The ride on back roads out of Libby restored our tranquility. Still lovin life when we stopped at a wonderful U.S. Army Corps of Engineers picnic site where we crossed the Kootenai and MT 37 and began the route up the west side of Koocanusa Reservoir, created by the Libby Dam built by the USACE on the Kootenai River. We immediately began four miles of intense climbing. We met a fellow bicyclest who warned there was no water at the campground. We told him what USFS had told us, but he had just ridden past and seen a sign at the entrance to the campground definitively stating no water. With reduced hope, we pedaled on since it was nearing 5pm after a long day and hard end and we had no other options. We arrived and confirmed, nope, no water. Breaking out our waterfilter and iodine tablets, we refilled our bottles from the reservoir.

On the return, Scott sought out the camp host who said the pump for the well had broken and was not yet repaired. He kindly shared some of his bottled water. The five campground users had vehicles so getting water for them was no issue. One of them who was over from Idaho offered us water, which we didn't need and kindly gave us a small jar of his home-canned salmon. These are just a couple of the many kind gestures people have made during our ride. Fellow campers seem to enjoy sharing their enthusiasm for the outdoor life.

For dinner we finished the oversized sandwiches purchased in Troy with Power bars and hot cocoa for dessert.

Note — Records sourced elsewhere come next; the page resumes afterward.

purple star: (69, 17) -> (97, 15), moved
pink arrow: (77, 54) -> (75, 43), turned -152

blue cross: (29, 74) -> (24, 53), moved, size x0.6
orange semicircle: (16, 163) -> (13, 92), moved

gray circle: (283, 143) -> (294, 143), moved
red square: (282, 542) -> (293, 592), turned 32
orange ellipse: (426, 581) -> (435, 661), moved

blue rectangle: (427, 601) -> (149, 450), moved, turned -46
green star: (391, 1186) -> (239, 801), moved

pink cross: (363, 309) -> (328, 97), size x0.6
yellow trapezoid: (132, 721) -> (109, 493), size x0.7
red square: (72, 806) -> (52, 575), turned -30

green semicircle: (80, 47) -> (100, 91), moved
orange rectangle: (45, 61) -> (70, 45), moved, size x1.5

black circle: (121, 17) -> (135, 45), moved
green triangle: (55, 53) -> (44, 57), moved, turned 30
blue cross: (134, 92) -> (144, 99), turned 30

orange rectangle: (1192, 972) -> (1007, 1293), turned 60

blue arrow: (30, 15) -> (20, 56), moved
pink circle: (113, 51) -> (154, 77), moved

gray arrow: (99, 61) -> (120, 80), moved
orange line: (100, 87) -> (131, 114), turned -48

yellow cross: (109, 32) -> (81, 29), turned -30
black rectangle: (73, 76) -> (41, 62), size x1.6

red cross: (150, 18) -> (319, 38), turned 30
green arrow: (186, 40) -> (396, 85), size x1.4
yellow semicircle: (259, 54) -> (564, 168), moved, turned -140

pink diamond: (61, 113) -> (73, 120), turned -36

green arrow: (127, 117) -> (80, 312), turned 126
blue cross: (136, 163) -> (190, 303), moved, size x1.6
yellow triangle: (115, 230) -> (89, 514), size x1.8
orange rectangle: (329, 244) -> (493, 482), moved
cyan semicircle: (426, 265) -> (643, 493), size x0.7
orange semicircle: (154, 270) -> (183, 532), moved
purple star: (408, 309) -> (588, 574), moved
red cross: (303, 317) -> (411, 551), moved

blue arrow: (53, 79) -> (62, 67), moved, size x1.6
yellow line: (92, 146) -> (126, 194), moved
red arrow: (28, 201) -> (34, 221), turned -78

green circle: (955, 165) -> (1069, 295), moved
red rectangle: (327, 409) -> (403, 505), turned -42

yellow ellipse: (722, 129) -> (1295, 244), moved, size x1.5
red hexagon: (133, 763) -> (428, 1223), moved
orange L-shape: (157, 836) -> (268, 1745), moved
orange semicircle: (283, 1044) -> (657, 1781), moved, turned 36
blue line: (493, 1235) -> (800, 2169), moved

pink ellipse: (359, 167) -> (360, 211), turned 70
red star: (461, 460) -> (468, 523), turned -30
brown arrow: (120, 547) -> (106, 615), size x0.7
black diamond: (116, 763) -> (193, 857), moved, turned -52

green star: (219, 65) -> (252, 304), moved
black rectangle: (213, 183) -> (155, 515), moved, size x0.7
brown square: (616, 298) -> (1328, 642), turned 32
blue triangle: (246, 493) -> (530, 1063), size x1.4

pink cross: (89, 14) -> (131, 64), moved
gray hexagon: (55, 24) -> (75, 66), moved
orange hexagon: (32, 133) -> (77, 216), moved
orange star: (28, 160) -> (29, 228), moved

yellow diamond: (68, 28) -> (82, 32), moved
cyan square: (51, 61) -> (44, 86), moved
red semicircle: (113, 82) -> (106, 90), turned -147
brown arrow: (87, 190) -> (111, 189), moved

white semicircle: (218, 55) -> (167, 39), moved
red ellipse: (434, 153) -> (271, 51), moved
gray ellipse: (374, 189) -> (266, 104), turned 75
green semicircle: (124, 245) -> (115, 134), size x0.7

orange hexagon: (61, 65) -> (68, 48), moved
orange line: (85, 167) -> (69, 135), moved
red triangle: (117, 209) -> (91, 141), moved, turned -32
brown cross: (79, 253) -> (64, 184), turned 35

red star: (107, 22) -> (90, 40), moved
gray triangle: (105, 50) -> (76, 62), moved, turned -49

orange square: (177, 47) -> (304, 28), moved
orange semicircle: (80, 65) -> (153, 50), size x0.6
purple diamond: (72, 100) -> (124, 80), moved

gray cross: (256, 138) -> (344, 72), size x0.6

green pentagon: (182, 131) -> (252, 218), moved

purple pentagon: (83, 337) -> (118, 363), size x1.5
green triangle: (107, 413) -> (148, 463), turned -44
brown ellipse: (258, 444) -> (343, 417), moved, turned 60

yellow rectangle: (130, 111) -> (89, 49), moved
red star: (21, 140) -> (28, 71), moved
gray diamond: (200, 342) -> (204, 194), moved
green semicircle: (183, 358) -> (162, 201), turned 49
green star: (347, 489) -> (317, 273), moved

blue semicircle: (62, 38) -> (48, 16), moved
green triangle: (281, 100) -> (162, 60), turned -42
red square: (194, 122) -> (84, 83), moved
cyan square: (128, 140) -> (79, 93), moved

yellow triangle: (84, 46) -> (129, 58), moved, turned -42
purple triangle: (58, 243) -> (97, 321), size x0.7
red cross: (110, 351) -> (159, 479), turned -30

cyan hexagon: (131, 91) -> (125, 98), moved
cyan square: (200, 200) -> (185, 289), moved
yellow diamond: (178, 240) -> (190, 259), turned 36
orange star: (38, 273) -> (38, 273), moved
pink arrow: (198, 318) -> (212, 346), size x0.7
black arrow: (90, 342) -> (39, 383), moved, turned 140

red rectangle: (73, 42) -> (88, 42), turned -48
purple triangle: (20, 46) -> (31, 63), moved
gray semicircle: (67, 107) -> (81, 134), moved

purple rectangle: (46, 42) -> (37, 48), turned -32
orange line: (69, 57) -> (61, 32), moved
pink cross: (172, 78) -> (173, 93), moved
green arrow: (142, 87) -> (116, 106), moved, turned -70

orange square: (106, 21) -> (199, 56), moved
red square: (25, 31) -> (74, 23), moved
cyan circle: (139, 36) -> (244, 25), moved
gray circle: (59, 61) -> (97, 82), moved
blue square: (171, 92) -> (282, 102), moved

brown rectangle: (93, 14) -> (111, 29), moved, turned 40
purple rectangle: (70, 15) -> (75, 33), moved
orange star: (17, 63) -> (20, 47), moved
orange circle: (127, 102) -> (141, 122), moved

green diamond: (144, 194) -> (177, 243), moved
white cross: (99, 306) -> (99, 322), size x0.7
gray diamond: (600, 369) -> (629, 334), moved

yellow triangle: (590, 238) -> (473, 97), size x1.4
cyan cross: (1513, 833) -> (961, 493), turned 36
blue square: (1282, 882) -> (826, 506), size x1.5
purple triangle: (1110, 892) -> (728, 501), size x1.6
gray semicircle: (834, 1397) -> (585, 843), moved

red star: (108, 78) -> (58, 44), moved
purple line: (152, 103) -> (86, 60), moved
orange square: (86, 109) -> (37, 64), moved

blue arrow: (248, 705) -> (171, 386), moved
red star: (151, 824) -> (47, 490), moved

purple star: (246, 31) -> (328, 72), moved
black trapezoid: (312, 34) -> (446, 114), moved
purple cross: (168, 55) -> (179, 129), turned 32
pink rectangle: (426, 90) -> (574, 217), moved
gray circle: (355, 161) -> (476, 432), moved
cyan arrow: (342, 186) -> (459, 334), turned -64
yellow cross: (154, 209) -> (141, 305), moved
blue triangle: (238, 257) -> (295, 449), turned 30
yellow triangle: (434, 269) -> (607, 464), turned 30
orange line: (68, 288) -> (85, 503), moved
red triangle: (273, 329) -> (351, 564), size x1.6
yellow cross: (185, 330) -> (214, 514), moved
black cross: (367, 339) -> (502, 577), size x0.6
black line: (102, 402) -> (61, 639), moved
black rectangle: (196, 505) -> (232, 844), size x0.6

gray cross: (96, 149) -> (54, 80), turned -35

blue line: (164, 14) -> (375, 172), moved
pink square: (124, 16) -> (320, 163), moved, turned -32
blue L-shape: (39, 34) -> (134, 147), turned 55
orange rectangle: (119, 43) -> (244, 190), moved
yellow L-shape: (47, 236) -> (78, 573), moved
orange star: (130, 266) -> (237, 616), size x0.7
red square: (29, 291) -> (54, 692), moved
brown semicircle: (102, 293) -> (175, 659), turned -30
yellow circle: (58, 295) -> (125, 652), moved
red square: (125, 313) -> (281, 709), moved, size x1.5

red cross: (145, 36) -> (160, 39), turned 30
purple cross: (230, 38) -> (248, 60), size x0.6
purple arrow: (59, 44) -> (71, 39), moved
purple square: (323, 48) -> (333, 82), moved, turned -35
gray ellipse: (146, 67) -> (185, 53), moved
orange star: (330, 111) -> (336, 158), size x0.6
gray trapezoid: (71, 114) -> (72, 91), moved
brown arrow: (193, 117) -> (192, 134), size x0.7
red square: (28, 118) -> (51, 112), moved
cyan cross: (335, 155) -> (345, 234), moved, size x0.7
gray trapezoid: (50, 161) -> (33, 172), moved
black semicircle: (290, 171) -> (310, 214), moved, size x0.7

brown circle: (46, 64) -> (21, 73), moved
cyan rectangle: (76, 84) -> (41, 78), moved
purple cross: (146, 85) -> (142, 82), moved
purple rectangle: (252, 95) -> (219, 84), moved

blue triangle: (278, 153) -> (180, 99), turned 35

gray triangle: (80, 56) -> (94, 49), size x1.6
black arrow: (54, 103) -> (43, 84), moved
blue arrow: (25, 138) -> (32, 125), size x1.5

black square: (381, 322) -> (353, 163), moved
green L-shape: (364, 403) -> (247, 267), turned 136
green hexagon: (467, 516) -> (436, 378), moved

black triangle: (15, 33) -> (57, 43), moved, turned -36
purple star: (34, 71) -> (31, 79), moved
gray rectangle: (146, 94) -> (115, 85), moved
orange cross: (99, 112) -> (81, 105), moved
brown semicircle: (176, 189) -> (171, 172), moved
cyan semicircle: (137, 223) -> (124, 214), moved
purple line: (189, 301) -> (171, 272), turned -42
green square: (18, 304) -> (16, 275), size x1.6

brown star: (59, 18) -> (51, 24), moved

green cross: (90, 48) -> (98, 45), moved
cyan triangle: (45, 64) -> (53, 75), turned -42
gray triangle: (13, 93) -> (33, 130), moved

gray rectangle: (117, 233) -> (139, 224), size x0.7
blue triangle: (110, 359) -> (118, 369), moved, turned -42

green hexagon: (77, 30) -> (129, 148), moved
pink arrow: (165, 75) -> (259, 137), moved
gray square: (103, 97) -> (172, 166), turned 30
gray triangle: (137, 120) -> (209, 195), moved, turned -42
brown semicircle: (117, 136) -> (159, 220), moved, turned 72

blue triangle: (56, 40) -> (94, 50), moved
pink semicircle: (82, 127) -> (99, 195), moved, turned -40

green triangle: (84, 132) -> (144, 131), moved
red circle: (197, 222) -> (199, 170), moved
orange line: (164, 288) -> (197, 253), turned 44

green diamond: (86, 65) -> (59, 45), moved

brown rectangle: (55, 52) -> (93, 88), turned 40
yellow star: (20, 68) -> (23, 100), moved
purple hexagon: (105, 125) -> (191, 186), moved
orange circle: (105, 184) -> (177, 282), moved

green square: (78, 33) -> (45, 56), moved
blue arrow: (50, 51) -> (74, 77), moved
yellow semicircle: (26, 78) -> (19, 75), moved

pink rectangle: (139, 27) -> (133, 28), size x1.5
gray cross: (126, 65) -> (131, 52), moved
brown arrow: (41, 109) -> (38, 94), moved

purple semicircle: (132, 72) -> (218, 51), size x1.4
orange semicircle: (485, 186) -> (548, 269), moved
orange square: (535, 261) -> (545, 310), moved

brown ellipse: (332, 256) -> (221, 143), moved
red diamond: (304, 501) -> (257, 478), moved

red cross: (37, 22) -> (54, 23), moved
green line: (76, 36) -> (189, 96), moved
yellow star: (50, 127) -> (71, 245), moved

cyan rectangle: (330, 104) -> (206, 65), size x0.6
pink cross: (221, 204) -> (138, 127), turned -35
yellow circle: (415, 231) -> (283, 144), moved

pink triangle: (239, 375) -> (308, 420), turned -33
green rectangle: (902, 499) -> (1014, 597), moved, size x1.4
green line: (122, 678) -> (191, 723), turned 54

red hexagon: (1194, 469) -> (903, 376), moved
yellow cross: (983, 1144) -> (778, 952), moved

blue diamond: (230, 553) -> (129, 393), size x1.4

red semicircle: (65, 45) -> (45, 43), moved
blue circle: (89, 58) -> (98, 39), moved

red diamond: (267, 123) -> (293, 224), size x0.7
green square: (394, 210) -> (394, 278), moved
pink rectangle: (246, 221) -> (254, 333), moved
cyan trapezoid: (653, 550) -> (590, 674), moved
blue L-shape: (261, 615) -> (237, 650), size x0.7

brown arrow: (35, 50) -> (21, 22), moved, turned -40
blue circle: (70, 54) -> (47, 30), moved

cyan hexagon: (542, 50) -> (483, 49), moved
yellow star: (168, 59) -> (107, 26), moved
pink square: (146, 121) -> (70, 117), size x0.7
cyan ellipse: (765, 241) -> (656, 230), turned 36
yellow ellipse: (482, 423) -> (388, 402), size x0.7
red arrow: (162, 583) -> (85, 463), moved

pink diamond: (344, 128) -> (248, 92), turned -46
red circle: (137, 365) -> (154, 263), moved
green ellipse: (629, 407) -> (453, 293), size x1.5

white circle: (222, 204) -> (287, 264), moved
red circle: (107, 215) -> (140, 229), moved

BTW, we discovered the box in the photos in the woods but it had no ownership markings or indication of its purpose. If any readers have any ideas, we would like to hear them. The camp host thought it was a bear box, but why is there a notation about voltage?

Scott enjoying his 4th donut while doing the hard work of preparing the blog outside the library in Libby, Montana.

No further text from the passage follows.